Enterprise will announce its third quarter 2009 earnings on Wednesday, October 28, 2009, before the New York Stock Exchange opens for trading. Following the announcement, the company will host a conference call at 9 a.m. CDT with analysts and investors to discuss third quarter earnings. The call will be broadcast live on the Internet and may be accessed at the company’s website, www.epplp.com.
To listen to the webcast, participants should access the “Investor Relations” section of the company’s website at least 15 minutes prior to the start of the conference call to download and install any necessary audio software. A replay of the webcast will
be available for one week following the conference call and can be accessed one hour after the completion of the call.
Enterprise Products Partners L.P. is one of the largest publicly traded partnerships and is a leading North American provider of midstream energy services to producers and consumers of natural gas, NGLs, crude oil and petrochemicals. Enterprise transports natural gas, NGLs, crude oil and petrochemicals through more than 36,000 miles of onshore and offshore pipelines. Services include natural gas transportation, gathering, processing and storage; NGL fractionation (or separation), transportation, storage, and import and export terminaling; crude oil transportation and offshore production platform services; and petrochemical transportation and storage. Enterprise Products Partners L.P. is managed by its general partner, Enterprise Products GP LLC, which is wholly owned by Enterprise GP Holdings L.P. (NYSE: EPE). For more information on Enterprise GP Holdings L.P., visit www.enterprisegp.com.
Investor Notice
In connection with the proposed merger, Enterprise has filed a registration statement on Form S-4 (Registration No. 333-161185), which includes a prospectus of Enterprise and a proxy statement of TEPPCO and other materials, with the Securities and Exchange Commission (“SEC”).

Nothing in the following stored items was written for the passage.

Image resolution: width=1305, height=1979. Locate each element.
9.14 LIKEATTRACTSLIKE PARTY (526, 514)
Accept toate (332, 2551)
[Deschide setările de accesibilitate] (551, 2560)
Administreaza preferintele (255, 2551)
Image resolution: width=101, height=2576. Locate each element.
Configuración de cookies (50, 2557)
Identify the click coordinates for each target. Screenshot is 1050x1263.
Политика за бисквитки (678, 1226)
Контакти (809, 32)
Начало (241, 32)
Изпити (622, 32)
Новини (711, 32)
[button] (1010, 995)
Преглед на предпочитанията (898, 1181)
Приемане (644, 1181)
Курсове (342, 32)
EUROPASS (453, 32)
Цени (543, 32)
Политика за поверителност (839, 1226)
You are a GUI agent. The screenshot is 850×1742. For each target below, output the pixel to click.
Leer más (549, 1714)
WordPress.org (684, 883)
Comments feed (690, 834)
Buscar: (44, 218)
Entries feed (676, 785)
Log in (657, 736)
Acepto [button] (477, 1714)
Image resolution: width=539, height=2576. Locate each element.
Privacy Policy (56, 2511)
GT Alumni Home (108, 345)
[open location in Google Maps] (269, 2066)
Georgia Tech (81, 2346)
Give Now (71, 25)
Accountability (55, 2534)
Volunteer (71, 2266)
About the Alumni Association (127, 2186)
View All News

INVESTORS AND SECURITY HOLDERS ARE URGED TO CAREFULLY READ THE REGISTRATION STATEMENT FILED WITH THE SEC AND THE DEFINITIVE PROXY STATEMENT/ PROSPECTUS AND ANY OTHER MATERIALS FILED OR TO BE FILED WITH THE SEC REGARDING THE PROPOSED TRANSACTION WHEN THEY BECOME AVAILABLE, BECAUSE THEY CONTAIN, OR WILL CONTAIN, IMPORTANT INFORMATION ABOUT ENTERPRISE, TEPPCO AND THE PROPOSED MERGER. A definitive proxy statement/prospectus seeking approval of the proposed merger from TEPPCO security holders was sent to such security holders on or about September 15, 2009. Investors, security holders and the public may obtain a free copy of the proxy statement/prospectus and other documents containing information about Enterprise and TEPPCO, without charge, at the SEC’s website at www.sec.gov. Copies of the registration statement and the definitive proxy statement/prospectus and the SEC filings that are incorporated by reference in the proxy statement/prospectus may also be obtained for free by directing a request to: (i) Investor Relations: Enterprise Products Partners L.P., (866) 230-0745, or (ii) Investor Relations, TEPPCO Partners, L.P., (800) 659-0059.
TEPPCO, its general partner and the directors and management of such general partner may be deemed to be “participants” in the solicitation of proxies from TEPPCO’s security holders in respect of the proposed merger. INFORMATION ABOUT THESE PERSONS AND THE INTERESTS OF SUCH PERSONS IN THE SOLICITATION OF PROXIES IN RESPECT OF THE PROPOSED MERGER CAN BE FOUND IN THE PROXY STATEMENT/PROSPECTUS, TEPPCO’S 2008 ANNUAL REPORT ON FORM 10-K AND SUBSEQUENT STATEMENTS OF CHANGES IN BENEFICIAL OWNERSHIP ON FILE WITH THE SEC.